In generalizing a kernel thats shifts the values of a 2D array one space to the right (wrapping around the row boundaries), I have come across a warp synchronization problem. The full code is attached and included below.
The code is meant to work for arbitrary array width, array height, number of thread blocks, and number of threads per block. When choosing a thread size of 33 (i.e. one more thread than a full warp), the 33rd thread doesn't synchronize with __syncthreads() is called. This causes problems with the output data. The problem is only present when there is more than one warp, and the width of the array is more than the number of threads (e.g. with width=35 and 34 threads).
The following is a downsized example of what happens (in reality the array would need to have more elements for the kernel to produce the error).
Initial array:
0 1 2 3 4
5 6 7 8 9
Expected Result:
4 0 1 2 3
9 5 6 7 8
Kernel Produces:
4 0 1 2 3
8 5 6 7 8
The first line is done correctly (for each block if there are more than one), with all subsequent lines having the second last value repeated.

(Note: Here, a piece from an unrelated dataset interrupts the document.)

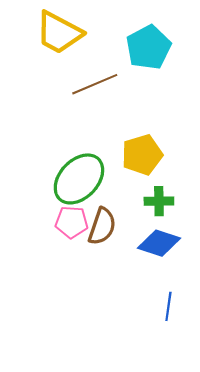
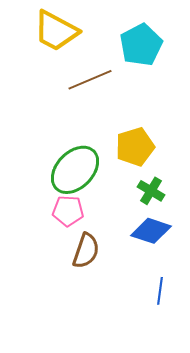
green cross: (159, 201) -> (151, 191), turned 32
brown semicircle: (102, 226) -> (86, 251), moved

I have tested this one two different cards (8600GT and GTX280) and get the same results. I would like to know if this is just a bug with my kernel, or a problem that can't be fixed by adjusting my code?

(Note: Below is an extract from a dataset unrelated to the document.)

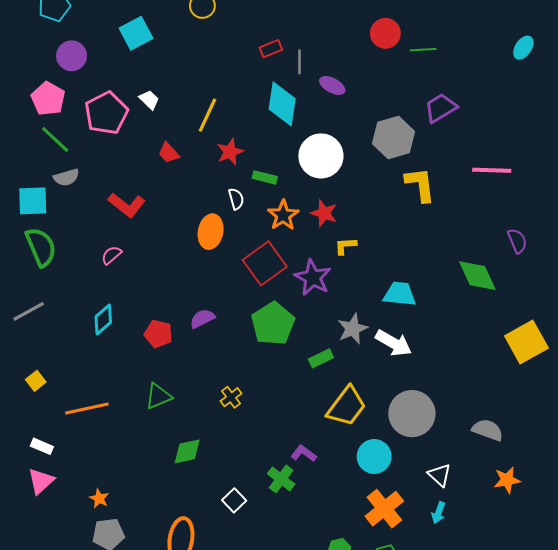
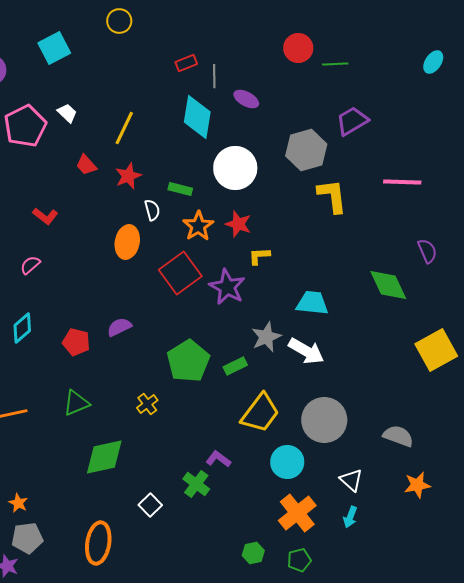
red star: (230, 152) -> (128, 176), moved
red L-shape: (127, 205) -> (45, 216), size x0.7
green pentagon: (273, 324) -> (188, 361), moved
green diamond: (187, 451) -> (104, 457), size x1.4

The full source file is included below.
Thank you.
#include <cstdio>
#include <cstdlib>
// A method to ensure all reads use the same logical layout.
inline __device__ __host__ int loc(int x, int y, int width)
{
return y*width + x;
}
//kernel to shift all items in a 2D array one position to the right (wrapping around rows)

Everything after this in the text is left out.